Old max. lenght for indexes with Innodb storage engine was 255 characters, with utf8mb4 it can be only 191.
With the changes for utf8mb4 we enlarged thes column to 400 but limited the lenght which goes into the index to 100.
We did so for the alias columns (where it makes sense) and for the old_url column of the redirect links, too.
What could we do to solve this?
We could increase this from 100 to 191 for the redirect links old URLs, but then this issue can still happen, not a good idea.
Or we change the lenght of the column itself to 191, too, so no duplicate key can occur anymore due to this "truncation" of what goes into the index, but max. lenght would be 191 then.
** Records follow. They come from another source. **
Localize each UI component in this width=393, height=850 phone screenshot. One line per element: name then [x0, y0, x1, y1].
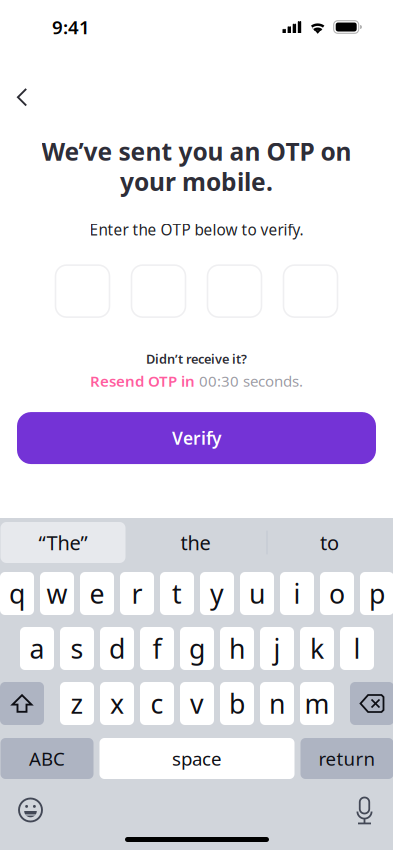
button[interactable]: z [60, 682, 94, 725]
button[interactable]: m [300, 682, 334, 725]
staticText: return [318, 746, 376, 771]
staticText: k [310, 631, 324, 666]
staticText: the [180, 529, 210, 556]
button[interactable]: p [360, 572, 393, 615]
staticText: z [70, 686, 84, 721]
button[interactable]: g [180, 627, 214, 670]
button[interactable]: a [20, 627, 54, 670]
staticText: We’ve sent you an OTP on [42, 134, 352, 168]
button[interactable]: Emoji [10, 789, 52, 831]
button[interactable]: h [220, 627, 254, 670]
button[interactable]: w [40, 572, 74, 615]
button[interactable]: o [320, 572, 354, 615]
staticText: v [190, 686, 204, 721]
staticText: s [70, 631, 84, 666]
staticText: a [30, 631, 44, 666]
staticText: b [229, 686, 245, 721]
button[interactable]: n [260, 682, 294, 725]
button[interactable]: the [126, 522, 266, 563]
staticText: x [110, 686, 124, 721]
staticText: d [109, 631, 125, 666]
staticText: l [354, 631, 360, 666]
button[interactable]: i [280, 572, 314, 615]
staticText: 9:41 [52, 15, 90, 39]
button[interactable]: space [100, 738, 294, 779]
staticText: your mobile. [120, 165, 273, 198]
button[interactable]: c [140, 682, 174, 725]
staticText: Enter the OTP below to verify. [90, 219, 304, 240]
staticText: f [152, 631, 162, 666]
button[interactable]: f [140, 627, 174, 670]
staticText: w [46, 576, 68, 611]
button[interactable]: Back [7, 78, 37, 116]
staticText: t [172, 576, 182, 611]
button[interactable]: q [0, 572, 34, 615]
staticText: y [210, 576, 224, 611]
button[interactable]: b [220, 682, 254, 725]
button[interactable]: Verify [17, 412, 376, 464]
button[interactable]: r [120, 572, 154, 615]
staticText: e [90, 576, 104, 611]
button[interactable]: j [260, 627, 294, 670]
button[interactable]: l [340, 627, 374, 670]
staticText: h [229, 631, 245, 666]
button[interactable]: Dictate [344, 788, 384, 832]
button[interactable]: “The” [0, 522, 126, 563]
button[interactable]: d [100, 627, 134, 670]
staticText: p [369, 576, 385, 611]
button[interactable]: Delete [350, 682, 393, 725]
staticText: u [249, 576, 265, 611]
staticText: “The” [38, 529, 88, 556]
staticText: j [274, 631, 280, 666]
button[interactable]: ABC [0, 738, 94, 779]
button[interactable]: u [240, 572, 274, 615]
staticText: to [320, 529, 339, 556]
button[interactable]: s [60, 627, 94, 670]
staticText: Verify [172, 427, 221, 450]
staticText: Resend OTP in [90, 370, 199, 391]
staticText: c [150, 686, 164, 721]
button[interactable]: return [300, 738, 393, 779]
staticText: ABC [29, 746, 65, 771]
button[interactable]: to [266, 522, 393, 563]
staticText: m [304, 686, 330, 721]
staticText: q [9, 576, 25, 611]
staticText: space [172, 746, 222, 771]
button[interactable]: k [300, 627, 334, 670]
staticText: n [269, 686, 285, 721]
button[interactable]: x [100, 682, 134, 725]
staticText: o [329, 576, 345, 611]
staticText: Didn’t receive it? [146, 350, 247, 368]
staticText: 00:30 seconds. [199, 370, 303, 391]
staticText: i [294, 576, 300, 611]
button[interactable]: t [160, 572, 194, 615]
staticText: r [132, 576, 142, 611]
button[interactable]: Shift [0, 682, 44, 725]
button[interactable]: y [200, 572, 234, 615]
staticText: g [189, 631, 205, 666]
button[interactable]: e [80, 572, 114, 615]
button[interactable]: v [180, 682, 214, 725]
Better but not nice because so short URLs then.
And if we limit the lenght to 191 this is a kind of BC break, and worth a note in the release notes.
Or maybe it's enough to change the storage engine for this table to MyIsam?
That would be the easiest thing if this helps, but is maybe not supported on every database?
@wilsonge As URLs can become arbitrary long (but recommended to stay below 2048 because this is the limit of the sitemap protocol), we were limited before with the 255 characters also too much.
Idea: A way out would be either to have no unique key (bad), or to use an md5 or sha checksum or digest as the unique key to make sure the URLs are unique.
Would this be a way?
Using MyISAM as storage engine would not help much, would be a few characters more only in utf8mb4.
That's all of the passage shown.